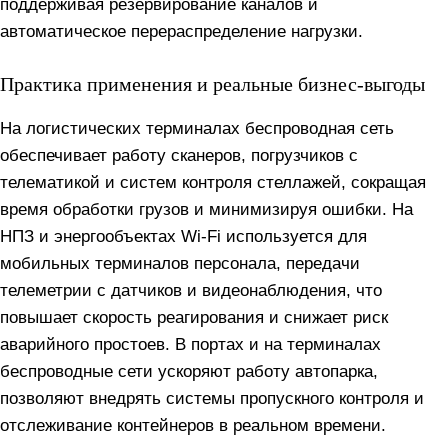
поддерживая резервирование каналов и
автоматическое перераспределение нагрузки.
Практика применения и реальные бизнес‑выгоды
На логистических терминалах беспроводная сеть
обеспечивает работу сканеров, погрузчиков с
телематикой и систем контроля стеллажей, сокращая
время обработки грузов и минимизируя ошибки. На
НПЗ и энергообъектах Wi‑Fi используется для
мобильных терминалов персонала, передачи
телеметрии с датчиков и видеонаблюдения, что
повышает скорость реагирования и снижает риск
аварийного простоев. В портах и на терминалах
беспроводные сети ускоряют работу автопарка,
позволяют внедрять системы пропускного контроля и
отслеживание контейнеров в реальном времени.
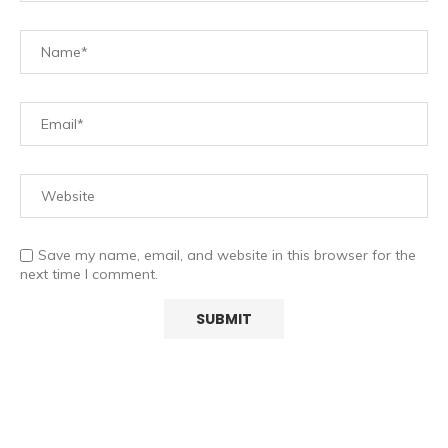
Save my name, email, and website in this browser for the
next time I comment.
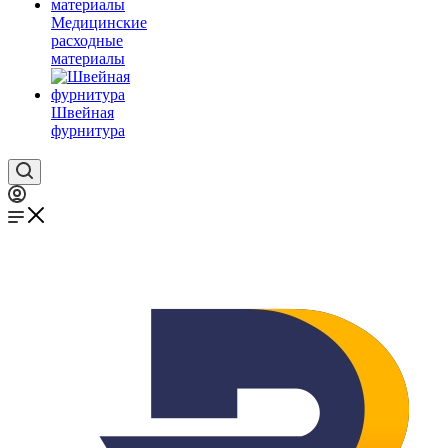
Медицинские
расходные
материалы
Швейная
фурнитура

------------

__WHAT THE TASK REQUIRES__:
From the line containing "Save my name, email, and" to the last line of the listing above, transcribe each line exactly, skipping the pictures.

__TASK RESPONSE__:
Save my name, email, and website in this browser for the
next time I comment.
Медицинские
расходные
материалы
Швейная
фурнитура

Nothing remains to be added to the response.